*** Opening INPUT MATERIAL ***
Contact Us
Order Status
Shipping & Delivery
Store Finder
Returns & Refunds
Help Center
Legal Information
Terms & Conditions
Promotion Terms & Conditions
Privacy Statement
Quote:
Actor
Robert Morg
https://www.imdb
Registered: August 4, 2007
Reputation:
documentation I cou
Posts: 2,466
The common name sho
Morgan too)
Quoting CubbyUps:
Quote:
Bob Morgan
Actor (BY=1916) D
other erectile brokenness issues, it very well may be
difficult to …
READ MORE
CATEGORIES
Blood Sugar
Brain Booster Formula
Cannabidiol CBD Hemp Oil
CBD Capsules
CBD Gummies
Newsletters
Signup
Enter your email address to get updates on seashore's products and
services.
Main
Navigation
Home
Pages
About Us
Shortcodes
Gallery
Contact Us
*** Closing INPUT MATERIAL ***
*** Opening INPUT MATERIAL ***
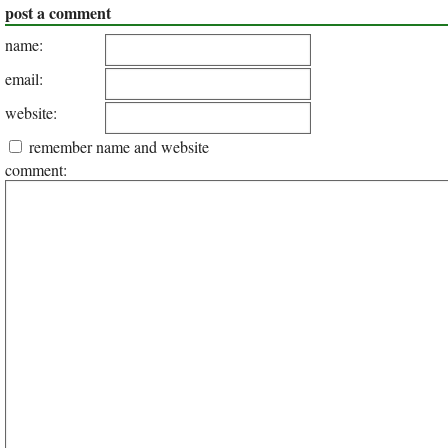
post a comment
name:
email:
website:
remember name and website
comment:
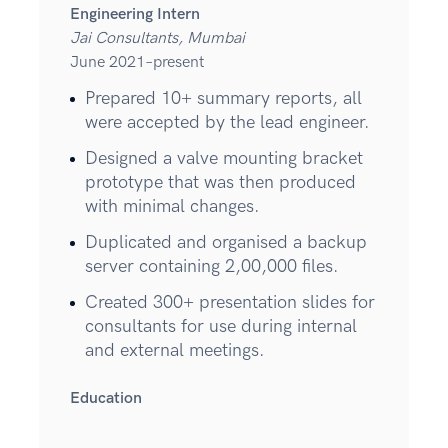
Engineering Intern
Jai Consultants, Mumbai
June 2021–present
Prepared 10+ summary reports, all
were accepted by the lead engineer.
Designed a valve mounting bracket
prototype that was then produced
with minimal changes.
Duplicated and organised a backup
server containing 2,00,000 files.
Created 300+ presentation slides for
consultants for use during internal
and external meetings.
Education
*** Closing INPUT MATERIAL ***
TASK DIRECTIONS: For the word "name", return every line of the records that holds it.

TASK RESULT:
The common name sho
name:
remember name and website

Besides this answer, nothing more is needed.